Data for the task:

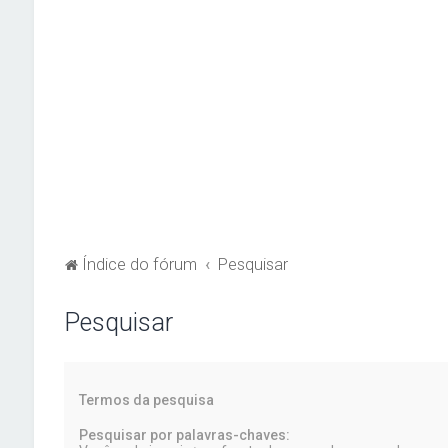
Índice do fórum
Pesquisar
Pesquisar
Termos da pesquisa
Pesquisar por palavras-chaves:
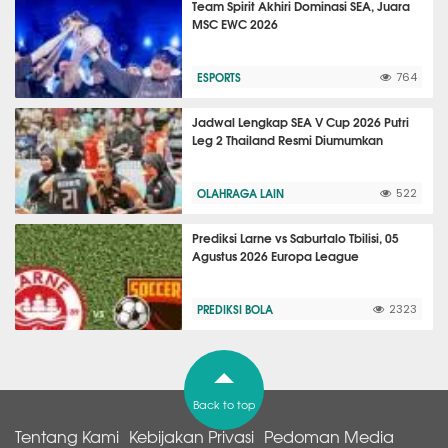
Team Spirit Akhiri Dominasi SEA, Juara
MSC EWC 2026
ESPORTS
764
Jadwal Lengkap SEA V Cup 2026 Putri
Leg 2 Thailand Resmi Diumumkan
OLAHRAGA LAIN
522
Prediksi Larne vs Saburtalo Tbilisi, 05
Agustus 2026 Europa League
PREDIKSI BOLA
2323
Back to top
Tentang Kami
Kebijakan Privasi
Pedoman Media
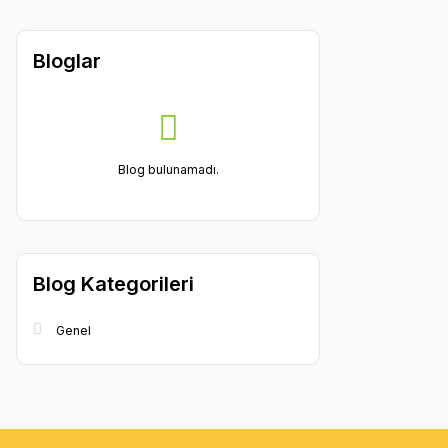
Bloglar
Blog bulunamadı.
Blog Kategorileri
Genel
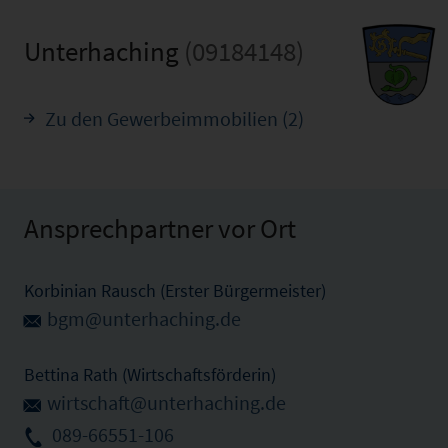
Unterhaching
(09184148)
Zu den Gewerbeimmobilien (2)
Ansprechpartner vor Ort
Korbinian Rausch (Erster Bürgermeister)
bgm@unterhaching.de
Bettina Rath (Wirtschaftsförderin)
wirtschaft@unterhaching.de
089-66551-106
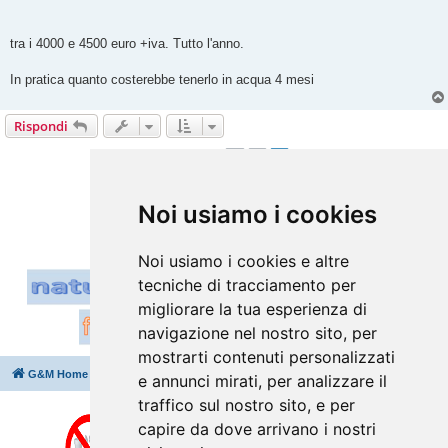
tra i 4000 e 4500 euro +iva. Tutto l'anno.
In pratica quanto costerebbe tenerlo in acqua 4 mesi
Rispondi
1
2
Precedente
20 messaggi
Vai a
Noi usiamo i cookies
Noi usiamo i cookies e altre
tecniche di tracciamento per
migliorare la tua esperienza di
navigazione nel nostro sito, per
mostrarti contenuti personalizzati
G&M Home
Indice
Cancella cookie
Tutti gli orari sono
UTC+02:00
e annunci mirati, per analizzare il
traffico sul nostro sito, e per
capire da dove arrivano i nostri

What is expected:
Wherever the word "nostro" occurs in the data above, copy the line it sits in.

Exercise result:
navigazione nel nostro sito, per
traffico sul nostro sito, e per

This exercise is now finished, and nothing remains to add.